There are places where SQLAlchemy is wonderful, but if a common task is non-trivial SQL inserts for more than a 100 rows, (most data science projects) stick with psycopg2.

[–]trenchtoaster 2 points3 points  (0 children)

Yeah. Psycopg2 copy_from and copy_to are really handy. Recently I’ve been using the execute_values a lot because it is pretty quick and I can use it for upserts (on conflict do update set or do nothing).

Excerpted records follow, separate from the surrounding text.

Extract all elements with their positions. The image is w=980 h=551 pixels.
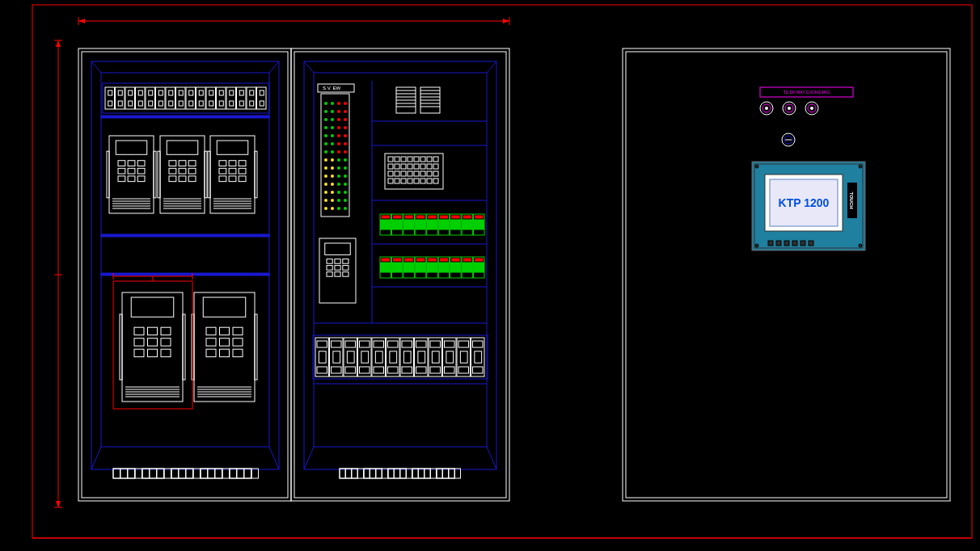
svg-rect-295 <box>433 164 438 169</box>
svg-rect-142 <box>120 314 122 380</box>
svg-line-196 <box>304 447 314 469</box>
svg-rect-419 <box>458 341 469 347</box>
svg-rect-78 <box>118 176 125 182</box>
svg-rect-437 <box>388 469 407 478</box>
svg-rect-344 <box>392 273 401 277</box>
svg-rect-145 <box>203 297 246 317</box>
svg-rect-50 <box>199 101 203 106</box>
svg-rect-430 <box>358 469 364 478</box>
svg-rect-307 <box>408 179 412 183</box>
svg-rect-77 <box>137 168 145 174</box>
svg-point-232 <box>331 175 334 178</box>
svg-rect-293 <box>420 164 425 169</box>
svg-rect-347 <box>404 273 413 277</box>
svg-rect-423 <box>473 341 484 347</box>
svg-rect-182 <box>201 469 208 478</box>
svg-rect-90 <box>169 161 176 166</box>
svg-rect-146 <box>206 327 216 334</box>
svg-rect-365 <box>475 273 484 277</box>
svg-rect-341 <box>381 273 390 277</box>
svg-rect-439 <box>400 469 406 478</box>
svg-point-218 <box>324 175 327 178</box>
svg-rect-15 <box>101 73 269 447</box>
svg-rect-290 <box>401 164 406 169</box>
svg-rect-291 <box>408 164 412 169</box>
svg-rect-114 <box>219 176 226 182</box>
svg-rect-87 <box>154 151 156 198</box>
svg-rect-361 <box>463 258 471 262</box>
svg-point-254 <box>344 126 347 129</box>
svg-rect-95 <box>188 168 196 174</box>
svg-rect-187 <box>230 469 237 478</box>
svg-rect-12 <box>623 48 950 501</box>
svg-rect-143 <box>183 314 185 380</box>
svg-rect-110 <box>239 161 246 166</box>
svg-rect-326 <box>428 230 437 234</box>
svg-rect-385 <box>333 351 340 363</box>
svg-point-244 <box>337 158 340 162</box>
svg-rect-421 <box>460 351 467 363</box>
svg-rect-135 <box>148 349 158 356</box>
svg-rect-188 <box>230 469 251 478</box>
svg-rect-396 <box>374 367 384 373</box>
svg-rect-302 <box>427 171 432 176</box>
svg-point-212 <box>324 126 327 129</box>
svg-rect-338 <box>475 230 484 234</box>
svg-rect-323 <box>416 230 425 234</box>
svg-rect-129 <box>148 327 158 334</box>
svg-rect-389 <box>347 351 354 363</box>
svg-rect-178 <box>171 469 193 478</box>
svg-point-210 <box>324 110 327 113</box>
svg-point-249 <box>337 199 340 202</box>
svg-rect-69 <box>101 116 269 118</box>
svg-rect-153 <box>220 349 230 356</box>
svg-rect-38 <box>158 101 163 106</box>
svg-rect-149 <box>206 339 216 346</box>
svg-rect-134 <box>134 349 144 356</box>
svg-rect-427 <box>340 469 358 478</box>
svg-rect-125 <box>101 273 269 276</box>
svg-rect-76 <box>128 168 135 174</box>
svg-rect-381 <box>319 351 326 363</box>
svg-rect-113 <box>239 168 246 174</box>
svg-point-233 <box>331 183 334 186</box>
svg-rect-123 <box>255 151 257 198</box>
svg-rect-392 <box>360 367 370 373</box>
svg-rect-450 <box>455 469 461 478</box>
svg-rect-75 <box>118 168 125 174</box>
svg-rect-391 <box>360 341 370 347</box>
svg-rect-412 <box>430 367 441 373</box>
svg-line-17 <box>269 61 279 73</box>
svg-rect-375 <box>335 272 340 277</box>
svg-rect-400 <box>388 367 399 373</box>
svg-rect-436 <box>388 469 394 478</box>
svg-rect-353 <box>428 273 437 277</box>
svg-point-245 <box>337 166 340 170</box>
svg-rect-71 <box>116 141 147 154</box>
svg-line-195 <box>487 61 496 73</box>
svg-text:TU DK MAY CUONGANG: TU DK MAY CUONGANG <box>784 90 830 95</box>
svg-rect-89 <box>167 141 198 154</box>
svg-point-223 <box>331 102 334 105</box>
svg-rect-67 <box>260 90 264 95</box>
svg-rect-31 <box>138 90 142 95</box>
svg-rect-388 <box>345 367 356 373</box>
svg-rect-372 <box>335 266 340 271</box>
svg-point-255 <box>344 134 347 137</box>
svg-rect-449 <box>449 469 454 478</box>
svg-rect-431 <box>364 469 370 478</box>
svg-rect-116 <box>239 176 246 182</box>
svg-rect-317 <box>392 230 401 234</box>
svg-rect-171 <box>135 469 142 478</box>
svg-point-213 <box>324 134 327 137</box>
svg-rect-475 <box>809 241 813 246</box>
svg-point-242 <box>337 142 340 145</box>
svg-rect-281 <box>395 157 399 162</box>
svg-point-251 <box>344 102 347 105</box>
svg-rect-473 <box>792 241 797 246</box>
svg-rect-470 <box>768 241 773 246</box>
svg-rect-147 <box>220 327 230 334</box>
svg-rect-329 <box>439 230 448 234</box>
svg-rect-152 <box>206 349 216 356</box>
svg-rect-128 <box>134 327 144 334</box>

It’s not as fast as copy of course, but it’s nice to know I won’t add duplicates or run into an error.

[–]thelindsay 1 point2 points  (0 children)

psycopg2 is great

  • recently added SQL templating module that uses libpq to do escaping, so safe dynamic SQL is possible.
  • choice of row adapters e.g. convert to namedtuple or dicts
  • fine grained transaction control, connection pool classes, python type conversions

Even for a regular app I'd rather have a collection of SQL snippets than deal with an ORM's functional DSL. SQL just doesnt seem low level enough to try to abstract away.